Safe Haskell | None |
---|---|
Language | Haskell2010 |
If you're accustomed to working with text in almost any other programming
language, you'd be aware that a "string" typically refers to an in-memory
array of characters. Traditionally this was a single ASCII byte per
character; more recently UTF-8 variable byte encodings which dramatically
complicates finding offsets but which gives efficient support for the entire
Unicode character space. In Haskell, the original text type, String
, is
implemented as a list of Char
which, because a Haskell list is implemented
as a linked-list of boxed values, is wildly inefficient at any kind of
scale.
In modern Haskell there are two primary ways to represent text.
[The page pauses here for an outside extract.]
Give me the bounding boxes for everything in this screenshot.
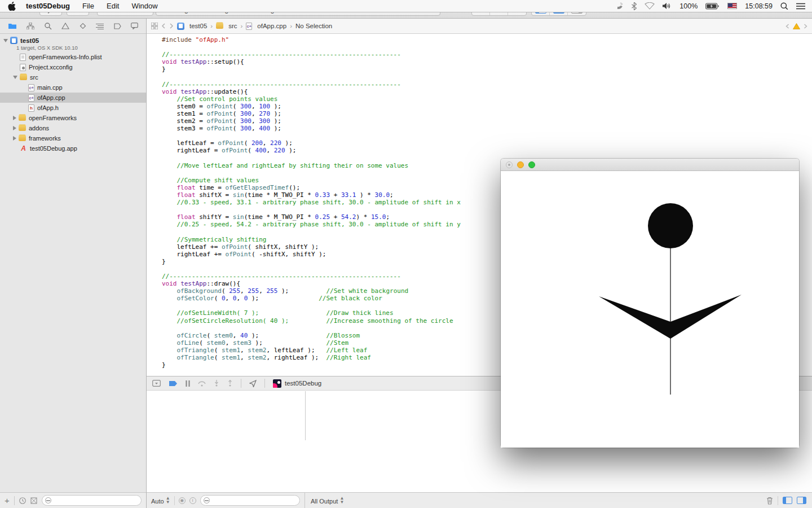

First is via the [rather poorly named] ByteString
from the bytestring
package (which is an array of bytes in pinned memory). The
Data.ByteString.Char8 submodule gives you ways to manipulate those arrays as
if they were ASCII characters. Confusingly there are both strict
(Data.ByteString
) and lazy (Data.ByteString.Lazy
) variants which are often
hard to tell the difference between when reading function signatures or
haddock documentation. The performance problem an immutable array backed data
type runs into is that appending a character (that is, ASCII byte) or
concatonating a string (that is, another array of ASCII bytes) is very
expensive and requires allocating a new larger array and copying the whole
thing into it. This led to the development of "builders" which amortize this
reallocation cost over time, but it can be cumbersome to switch between
Builder
, the lazy ByteString
that results, and then having to inevitably
convert to a strict ByteString
because that's what the next function in your
sequence requires.
The second way is through the opaque Text
type of Data.Text from the
text package, which is well tuned and high-performing but suffers from the
same design; it is likewise backed by arrays. (Historically, the storage
backing Text objects was encoded in UTF-16, meaning every time you wanted to
work with unicode characters that came in from anywhere else and which
inevitably were UTF-8 encoded they had to be converted to UTF-16 and copied
into a further new array! Fortunately Haskell has recently adopted a UTF-8
backed Text
type, reducing this overhead. The challenge of appending pinned
allocations remains, however.)
In this package we introduce Rope
, a text type backed by the 2-3
FingerTree
data structure from the fingertree package.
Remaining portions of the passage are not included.